Na hipótese de buscar uma legenda em atividade, Bolsonaro foi desaconselhado a procurar o Patriota, com quem flertou antes de entrar no PSL. Um aliado recomendou que o presidente buscasse o Partido Militar Brasileiro (PMBR), um dos 76 que comunicou registro em cartório ao TSE.

Mas o partido com a bandeira da segurança pública, e que representaria os milhares de policiais militares de todo o país, está longe da meta de apoiamentos: em São Paulo, onde obteve o maior número de assinaturas, alcançou 16 mil subscrições. Além disso, o prazo para alcançar as assinaturas a partir do registro em cartório, feito em 2012, estaria esgotado.

Dos 76 partidos que comunicaram ao TSE o registro da ata de fundação e estatuto em cartório, mas que ainda recolhem as assinaturas necessárias, muitos reeditam os nomes de siglas já extintas, como Arena e Prona. Outros partidos adotam nomes singulares, como Iguais, Animais, Liberdade, Piratas, Partido das Sete Causas e Partido dos Conservadores.

O partido que está com o processo mais avançado é a Unidade Popular (UP), que começou a tramitar no TSE no fim de julho.
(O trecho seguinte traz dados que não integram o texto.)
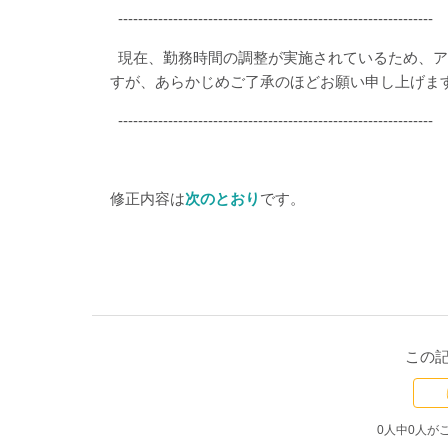
---------------------------------------------------------------
現在、勤務時間の調整が実施されているため、ア
すが、あらかじめご了承のほどお願い申し上げま
---------------------------------------------------------------
修正内容は
次のとおり
です。
この
0人中0人が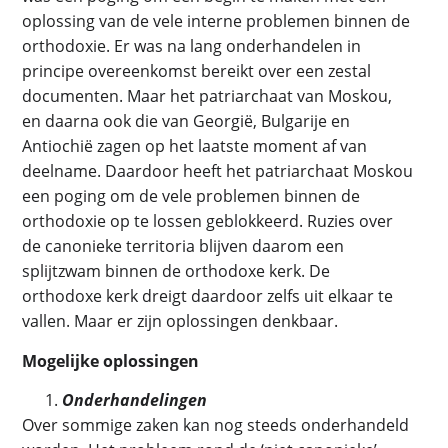
oplossing van de vele interne problemen binnen de
orthodoxie. Er was na lang onderhandelen in
principe overeenkomst bereikt over een zestal
documenten. Maar het patriarchaat van Moskou,
en daarna ook die van Georgië, Bulgarije en
Antiochië zagen op het laatste moment af van
deelname. Daardoor heeft het patriarchaat Moskou
een poging om de vele problemen binnen de
orthodoxie op te lossen geblokkeerd. Ruzies over
de canonieke territoria blijven daarom een
splijtzwam binnen de orthodoxe kerk. De
orthodoxe kerk dreigt daardoor zelfs uit elkaar te
vallen. Maar er zijn oplossingen denkbaar.
Mogelijke oplossingen
Onderhandelingen
Over sommige zaken kan nog steeds onderhandeld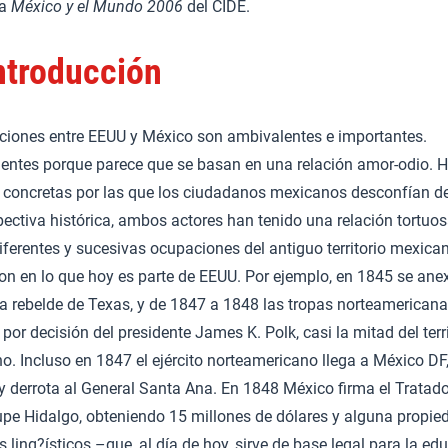
ta
México y el Mundo 2006
del CIDE.
ntroducción
aciones entre EEUU y México son ambivalentes e importantes.
entes porque parece que se basan en una relación amor-odio. 
 concretas por las que los ciudadanos mexicanos desconfían d
ectiva histórica, ambos actores han tenido una relación tortuos
 diferentes y sucesivas ocupaciones del antiguo territorio mexica
ron en lo que hoy es parte de EEUU. Por ejemplo, en 1845 se ane
ia rebelde de Texas, y de 1847 a 1848 las tropas norteamerican
por decisión del presidente James K. Polk, casi la mitad del terri
. Incluso en 1847 el ejército norteamericano llega a México DF,
 y derrota al General Santa Ana. En 1848 México firma el Tratad
pe Hidalgo, obteniendo 15 millones de dólares y alguna propie
 ling?ísticos –que, al día de hoy, sirve de base legal para la ed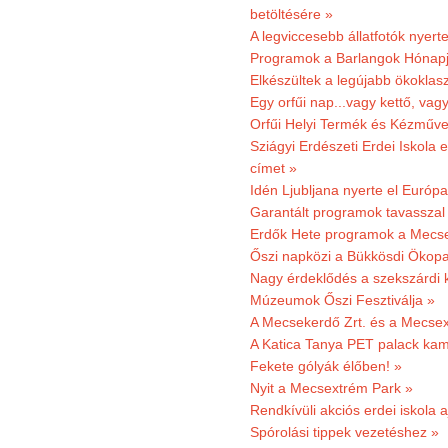
betöltésére »
A legviccesebb állatfotók nyert
Programok a Barlangok Hónapj
Elkészültek a legújabb ökoklas
Egy orfűi nap...vagy kettő, vag
Orfűi Helyi Termék és Kézműv
Sziágyi Erdészeti Erdei Iskola e
címet »
Idén Ljubljana nyerte el Európ
Garantált programok tavasszal
Erdők Hete programok a Mecs
Őszi napközi a Bükkösdi Ökop
Nagy érdeklődés a szekszárdi 
Múzeumok Őszi Fesztiválja »
A Mecsekerdő Zrt. és a Mecsex
A Katica Tanya PET palack kamp
Fekete gólyák élőben! »
Nyit a Mecsextrém Park »
Rendkívüli akciós erdei iskola a
Spórolási tippek vezetéshez »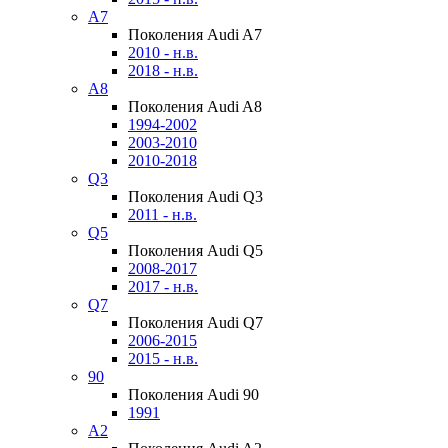
A7
Поколения Audi A7
2010 - н.в.
2018 - н.в.
A8
Поколения Audi A8
1994-2002
2003-2010
2010-2018
Q3
Поколения Audi Q3
2011 - н.в.
Q5
Поколения Audi Q5
2008-2017
2017 - н.в.
Q7
Поколения Audi Q7
2006-2015
2015 - н.в.
90
Поколения Audi 90
1991
A2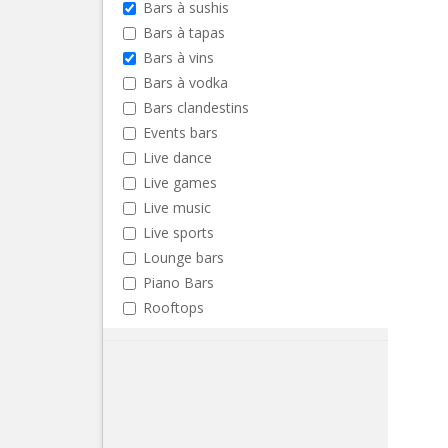
Bars à sushis
Bars à tapas
Bars à vins
Bars à vodka
Bars clandestins
Events bars
Live dance
Live games
Live music
Live sports
Lounge bars
Piano Bars
Rooftops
O presidente do diretório nacional é o mineiro Leonardo Roque, coordenador nacional do Movimento de Luta nos Bairros.

No último dia 24, o relator do processo, ministro Jorge Mussi, deferiu o registro do estatuto e do diretório nacional da UP. Mas determinou ajustes em dispositivos do estatuto relativos ao prazo dos mandatos dos dirigentes das comissões provisórias e à destinação dos recursos do fundo partidário em caso de extinção da legenda.

O ministro Tarcísio Vieira pediu vista do processo. A Unidade Popular obteve 497,6 mil assinaturas de eleitores não filiados a outros partidos - pelo menos seis mil a mais que o mínimo exigido.

Outra sigla em formação com processo mais adiantado no TSE é o Partido Nacional Corinthiano - que, apesar do nome, não tem ligação institucional com o time de futebol. O pedido de registro do estatuto, também relatado pelo ministro Jorge Mussi, começou a tramitar há 14 meses e a sigla gostaria de lançar vereadores para concorrer já no ano que vem.

Neste caso, entretanto, o Ministério Público Eleitoral questionou as certidões consolidadas pelos tribunais regionais eleitorais, que não especificaram quantos apoiamentos foram obtidos no prazo legal de dois anos, contados a partir do registro da sigla em cartório. Para o procurador eleitoral, pode haver apoiamentos obtidos fora do prazo legal.

Na sequência vem o Partido da Evolução Democrática (PED), cujo processo começou a tramitar no TSE há um ano. O relator é o ministro Luís Roberto Barroso. No caso, a Procuradoria-Geral Eleitoral manifestou-se pela rejeição do pedido pela não comprovação dos apoiamentos necessários no prazo de dois anos.

O quarto processo em andamento no TSE trata da criação do Partido Nacional Social Democrático Cristão (PNSDC). O pleito começou a tramitar em agosto. O relator do caso também é o ministro Jorge Mussi.